**Work to complete**. A single number is required: the count of lines in the following entries that include the word "Novel".

Extracted data entries:
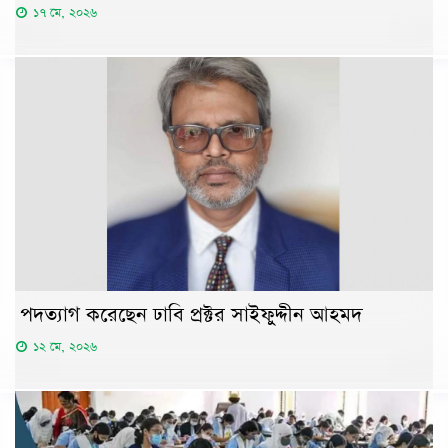
১৭ মে, ২০২৬
পদত্যাগ করেছেন ঢাবি প্রক্টর সাইফুদ্দীন আহমদ
১২ মে, ২০২৬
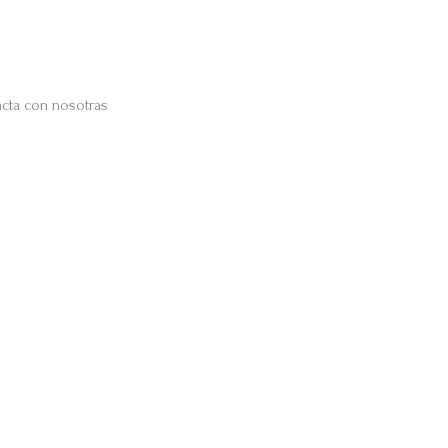
cta con nosotras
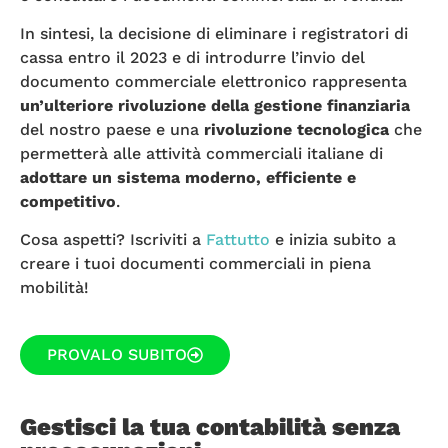
In sintesi, la decisione di eliminare i registratori di
cassa entro il 2023 e di introdurre l’invio del
documento commerciale elettronico rappresenta
un’ulteriore rivoluzione della gestione finanziaria
del nostro paese e una
rivoluzione tecnologica
che
permetterà alle attività commerciali italiane di
adottare un sistema moderno, efficiente e
competitivo
.
Cosa aspetti? Iscriviti a
Fattutto
e inizia subito a
creare i tuoi documenti commerciali in piena
mobilità!
PROVALO SUBITO
Gestisci la tua contabilità senza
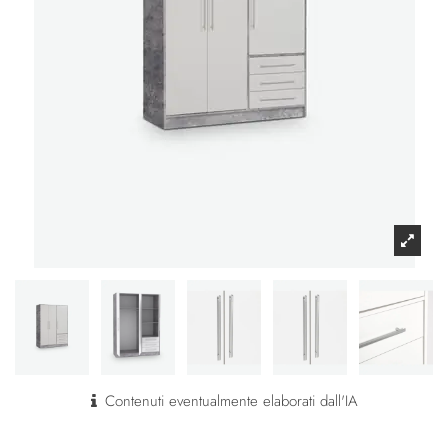
Contenuti eventualmente elaborati dall'IA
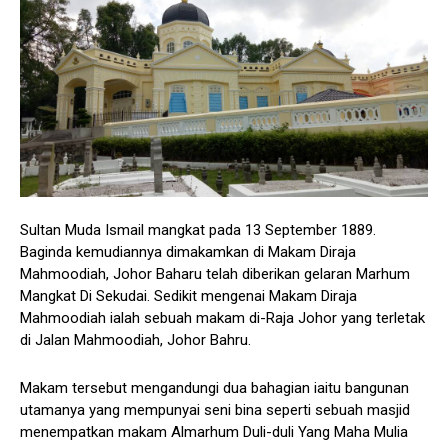
Sultan Muda Ismail mangkat pada 13 September 1889.
Baginda kemudiannya dimakamkan di Makam Diraja
Mahmoodiah, Johor Baharu telah diberikan gelaran Marhum
Mangkat Di Sekudai. Sedikit mengenai Makam Diraja
Mahmoodiah ialah sebuah makam di-Raja Johor yang terletak
di Jalan Mahmoodiah, Johor Bahru.
Makam tersebut mengandungi dua bahagian iaitu bangunan
utamanya yang mempunyai seni bina seperti sebuah masjid
menempatkan makam Almarhum Duli-duli Yang Maha Mulia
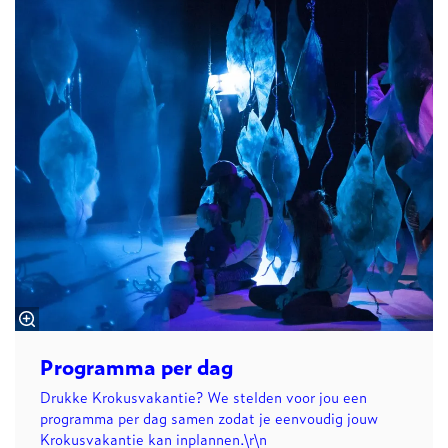
Programma per dag
Drukke Krokusvakantie? We stelden voor jou een
programma per dag samen zodat je eenvoudig jouw
Krokusvakantie kan inplannen.\r\n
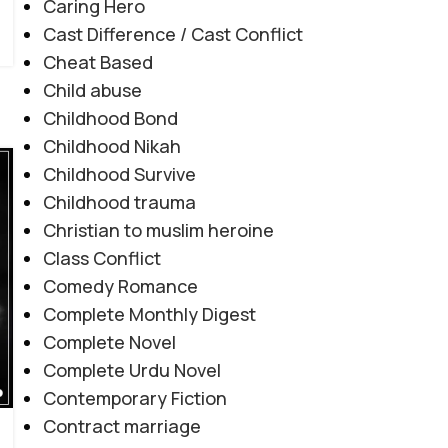
Caring Hero
Cast Difference / Cast Conflict
Cheat Based
Child abuse
Childhood Bond
Childhood Nikah
Childhood Survive
Childhood trauma
Christian to muslim heroine
Class Conflict
Comedy Romance
Complete Monthly Digest
Complete Novel
Complete Urdu Novel
Contemporary Fiction
Contract marriage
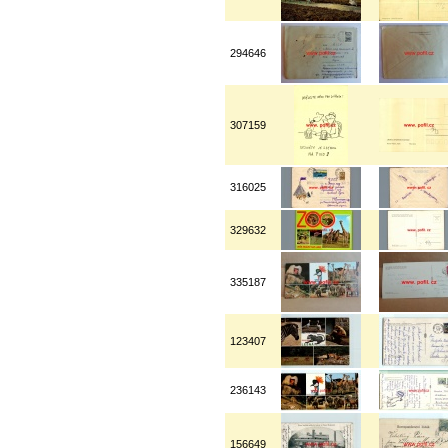
294646
307159
316025
329632
335187
123407
236143
156649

**Expected answer**. 2